If you can't read Austen you aren't really literate in English. Annotations are fine, adaptations are fine, but you should be able to read it without some Reader's Digest bowdlerization of it.

I guess I'm not really literate then. Of course, I assume this means that you in turn can read eg. Dostoevsky in the original Russian editions without problems, right? Afterall, by your measure anything else would be "bowdlerization".

And just to be clear, I'm not talking about some "simple English" version but simply updating those words and terms that have changed their meanings in the last 200 years (and there are enough that the first chapter alone has 34 foonotes!) and making minor changes to some of the overly complex sentence structure so you don't have to keep a dozen different things in mind just to be able to parse a single sentence.

But more to the point I simply cannot understand this view where nobody, not even non-native speakers, should be allowed to have an easier to read version available for them that stays authentic to the original's spirit and it would be better that all those people simply not read at all such books.

Of course, I assume this means that you in turn can read eg.
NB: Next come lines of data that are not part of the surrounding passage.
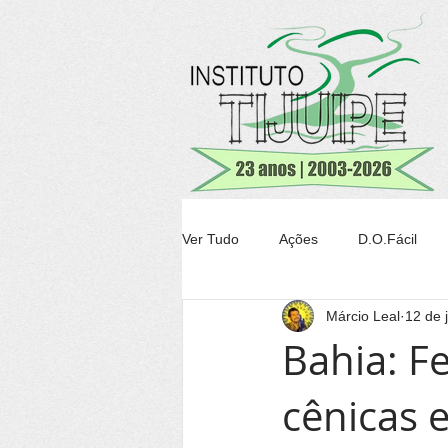
Ver Tudo
Ações
D.O.Fácil
Márcio Leal
12 de 
Agricultura
Transparência Tiju
Bahia: Fe
cênicas 
Conheça Itacaré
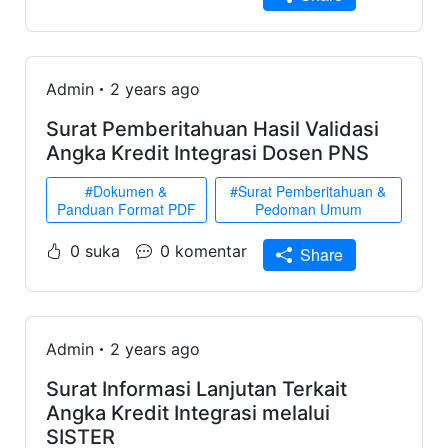
Admin
2 years ago
Surat Pemberitahuan Hasil Validasi
Angka Kredit Integrasi Dosen PNS
#Dokumen &
#Surat Pemberitahuan &
Panduan Format PDF
Pedoman Umum
0 suka
0 komentar
Share
Admin
2 years ago
Surat Informasi Lanjutan Terkait
Angka Kredit Integrasi melalui
SISTER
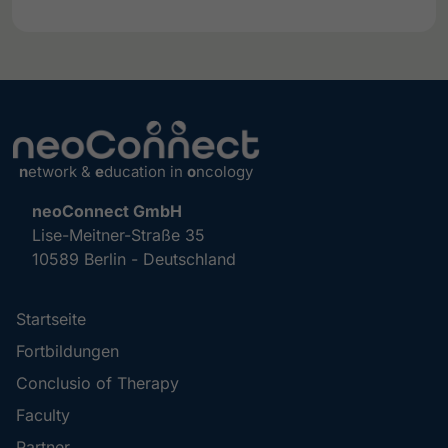
n
etwork &
e
ducation in
o
ncology
neoConnect GmbH
Lise-Meitner-Straße 35
10589 Berlin - Deutschland
Startseite
Fortbildungen
Conclusio of Therapy
Faculty
Partner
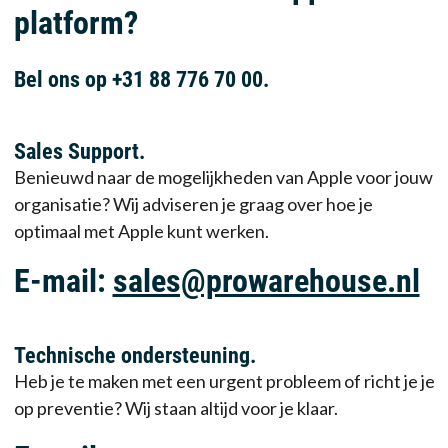
platform?
Bel ons op +31 88 776 70 00.
Sales Support.
Benieuwd naar de mogelijkheden van Apple voor jouw
organisatie? Wij adviseren je graag over hoe je
optimaal met Apple kunt werken.
E-mail:
sales@prowarehouse.nl
Technische ondersteuning.
Heb je te maken met een urgent probleem of richt je je
op preventie? Wij staan altijd voor je klaar.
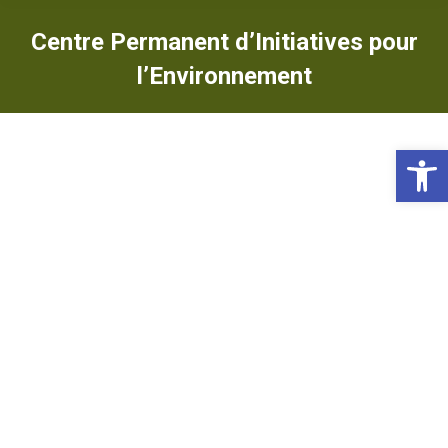
Centre Permanent d’Initiatives pour
l’Environnement
Ou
Dostoevsky in the original Russian editions without problems, right? Afterall, by your measure anything else would be "bowdlerization".

I don't claim to be literate in Russian. You got me there.
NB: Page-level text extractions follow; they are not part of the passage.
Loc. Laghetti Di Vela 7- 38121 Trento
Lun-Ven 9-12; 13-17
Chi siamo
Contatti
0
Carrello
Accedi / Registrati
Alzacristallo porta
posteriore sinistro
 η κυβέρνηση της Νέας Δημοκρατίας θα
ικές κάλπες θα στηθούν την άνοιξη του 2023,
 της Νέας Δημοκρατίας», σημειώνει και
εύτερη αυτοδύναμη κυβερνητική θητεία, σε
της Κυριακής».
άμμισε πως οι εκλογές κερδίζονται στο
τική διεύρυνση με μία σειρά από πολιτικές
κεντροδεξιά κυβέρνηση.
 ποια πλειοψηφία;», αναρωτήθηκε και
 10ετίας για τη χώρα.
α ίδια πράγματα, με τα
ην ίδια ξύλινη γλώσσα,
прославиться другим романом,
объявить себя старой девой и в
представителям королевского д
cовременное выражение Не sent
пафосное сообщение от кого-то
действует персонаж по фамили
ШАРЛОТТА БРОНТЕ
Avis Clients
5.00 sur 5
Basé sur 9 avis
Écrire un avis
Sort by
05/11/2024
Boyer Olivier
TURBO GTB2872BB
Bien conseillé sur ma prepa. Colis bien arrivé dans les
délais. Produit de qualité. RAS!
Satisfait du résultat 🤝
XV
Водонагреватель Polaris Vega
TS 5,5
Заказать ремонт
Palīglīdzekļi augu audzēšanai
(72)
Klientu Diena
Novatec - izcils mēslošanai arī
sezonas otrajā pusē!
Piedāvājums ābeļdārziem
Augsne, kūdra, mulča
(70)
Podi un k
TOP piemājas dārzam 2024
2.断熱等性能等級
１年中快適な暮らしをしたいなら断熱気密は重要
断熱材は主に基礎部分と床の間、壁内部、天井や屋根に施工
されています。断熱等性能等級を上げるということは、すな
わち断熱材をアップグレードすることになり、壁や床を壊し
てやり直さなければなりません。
But more to the point I simply cannot understand this view where nobody, not even non-native speakers, should be allowed to have an easier to read version available for them that stays authentic to the original's spirit and it would be better that all those people not read at all such books.

Because with a little effort, one can read Austen in the original, and by struggling through one or two such books in the original, one can learn to read them. And by doing so one unlocks the entire history of the English language. And such efforts are what keeps the entire concept of the English language stable and keeps it from drifting permanently into low slang and ebonics.
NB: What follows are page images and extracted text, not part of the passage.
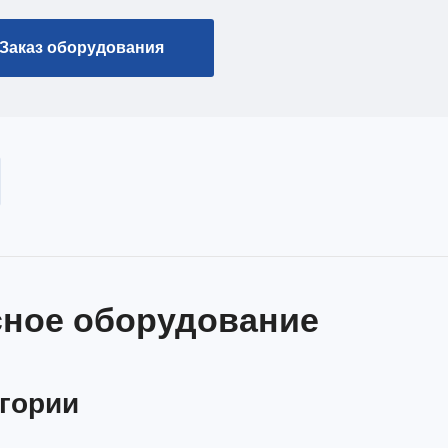
Заказ оборудования
ное оборудование
егории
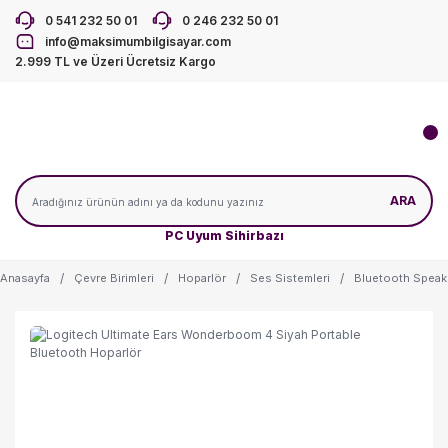
0 541 232 50 01
0 246 232 50 01
info@maksimumbilgisayar.com
2.999 TL ve Üzeri Ücretsiz Kargo
ARA
PC Uyum Sihirbazı
Anasayfa
Çevre Birimleri
Hoparlör
Ses Sistemleri
Bluetooth Speak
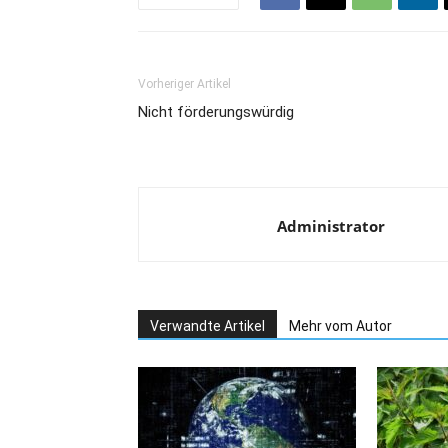
Vorheriger Artikel
Nicht förderungswürdig
Administrator
Verwandte Artikel
Mehr vom Autor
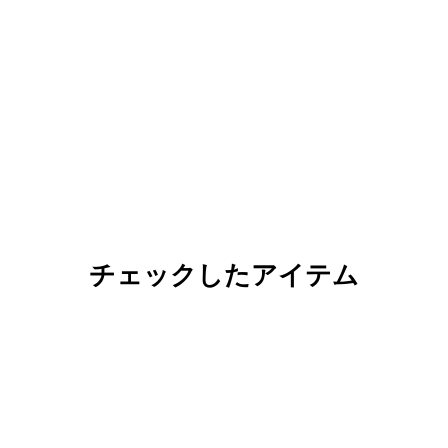
チェックしたアイテム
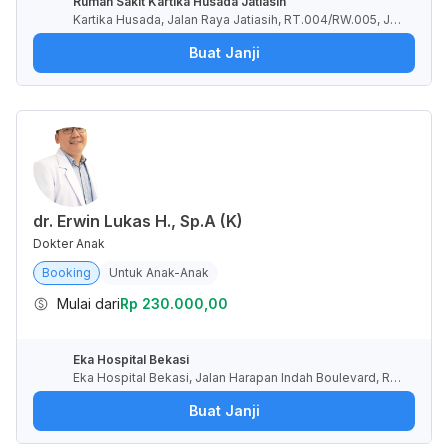
Rumah Sakit Kartika Husada Jatiasih
Kartika Husada, Jalan Raya Jatiasih, RT.004/RW.005, Jati
asih, Kota Bekasi, Jawa Barat, Indonesia
Buat Janji
dr. Erwin Lukas H., Sp.A (K)
Dokter Anak
Booking
Untuk Anak-Anak
Mulai dari
Rp 230.000,00
Eka Hospital Bekasi
Eka Hospital Bekasi, Jalan Harapan Indah Boulevard, RT.
10/RW.8, Pusaka Rakyat, Kota Bekasi, Jawa Barat, Indone
Buat Janji
sia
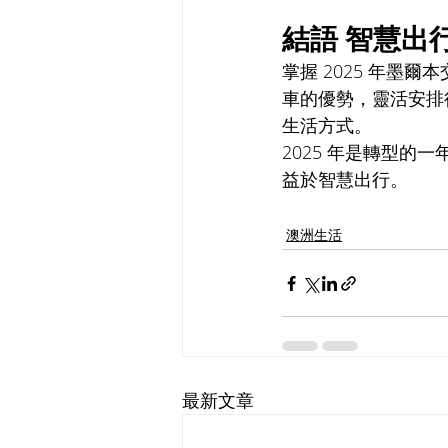
結語 智慧出
掌握 2025 年
車的優勢，靈活安排
生活方式。
2025 年是轉型
益於智慧出行。
澳洲生活
最新文章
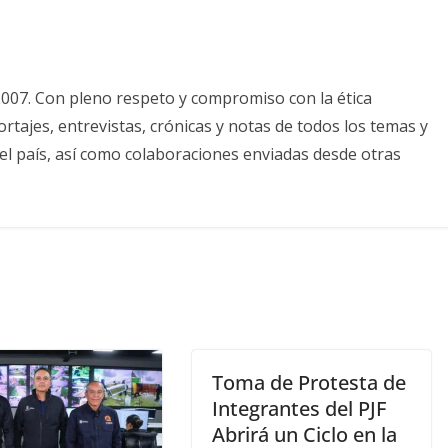
2007. Con pleno respeto y compromiso con la ética
tajes, entrevistas, crónicas y notas de todos los temas y
el país, así como colaboraciones enviadas desde otras
Toma de Protesta de
Integrantes del PJF
Abrirá un Ciclo en la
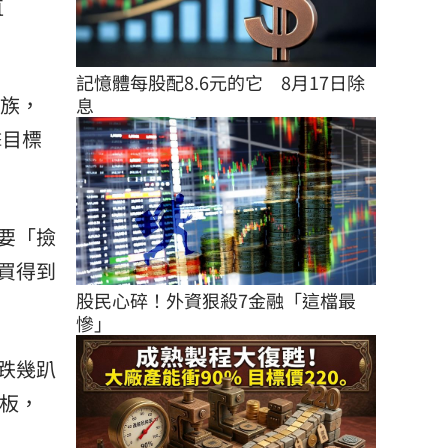
直
記憶體每股配8.6元的它　8月17日除
資族，
息
擊目標
要「撿
買得到
股民心碎！外資狠殺7金融「這檔最
慘」
跌幾趴
停板，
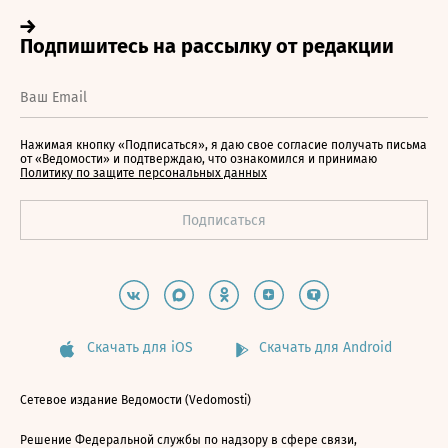
Нажимая кнопку «Подписаться», я даю свое согласие получать письма
от «Ведомости» и подтверждаю, что ознакомился и принимаю
Политику по защите персональных данных
Скачать для iOS
Скачать для Android
Сетевое издание Ведомости (Vedomosti)
Решение Федеральной службы по надзору в сфере связи,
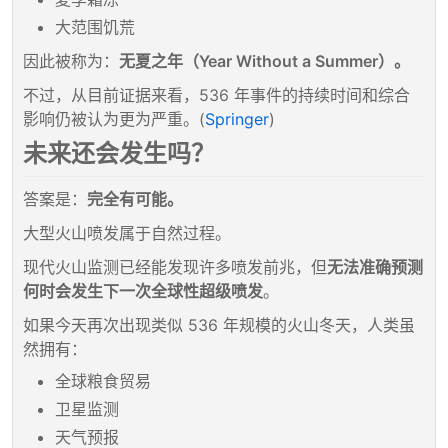
大范围饥荒
因此被称为：
无夏之年（Year Without a Summer）。
不过，从目前证据来看，536 年事件的持续时间和综合
影响仍被认为更为严重。(
Springer
)
未来还会发生吗？
答案是：
完全有可能。
大型火山喷发属于自然过程。
现代火山监测已经能发现许多喷发前兆，但
无法准确预测
何时会发生下一次全球性超级喷发
。
如果今天再次出现类似 536 年规模的火山冬天，人类虽
然拥有：
全球粮食贸易
卫星监测
天气预报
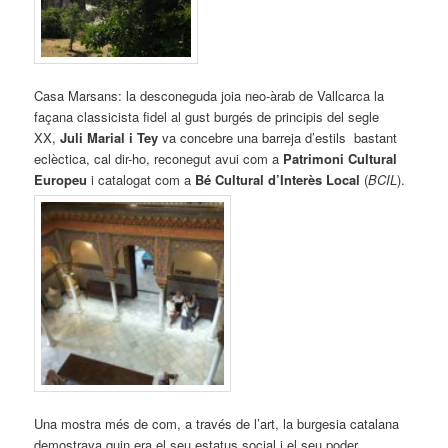
Casa Marsans: la desconeguda joia neo-àrab de Vallcarca la
façana classicista fidel al gust burgés de principis del segle
XX,
Juli Marial i Tey
va concebre una barreja d’estils bastant
eclèctica, cal dir-ho, reconegut avui com a
Patrimoni Cultural
Europeu
i catalogat com a
Bé Cultural d’Interès Local
(
BCIL
).
Una mostra més de com, a través de l’art, la burgesia catalana
demostrava quin era el seu estatus social i el seu poder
Languages are defined and anchored by the great works of literature that the literate members of the linguistic group are expected to read and understand. Dante in Italian, Homer for the Greeks, Virgil in Latin, Goethe in German. The English that God has blessed us with has remained remarkably stable from Shakespeare to today. I can attend a Shakespeare play and with a little inference from context clues get what is being said.

But this process requires collective effort to maintain. And when we create shortcuts, like "updating" Austen's language, we destroy that effort, we would permanently cut off that part of our heritage. We would be left with people unable to read the Declaration, the Federalist Papers, John Stuart Mill, the Gettysburg Address.

We've already mostly lost this to wokeness and ignorance, with the literary canon in tatters. For decades every American public high school student was forced to read Shakespeare at least a little to pass, now it's been replaced with modern identitarian garbage. Was there ever a time where the majority of Americans could read the Great Books? Maybe not, but there existed a literate culture that could. We're in danger enough of losing that as it is, and maybe it's all irrelevant in the age of AI. But it was a beautiful thing while it lasted.

So please, leave me Austen.

87 years ago, our forefathers founded a new country based on liberty and equality. Now we are at war with ourselves in a test of whether our nation, or one like it, can survive. We gather on a battlefield of that war to dedicate a cemetery for those who made the ultimate sacrifice in service of our nation, as is proper. However, there is little we can do, as it has already been consecrated by those who fought here. No one will remember this ceremony, but no one will forget the battle. Now we must use their deaths as motivation to finish the job and guarantee the future of democratic government.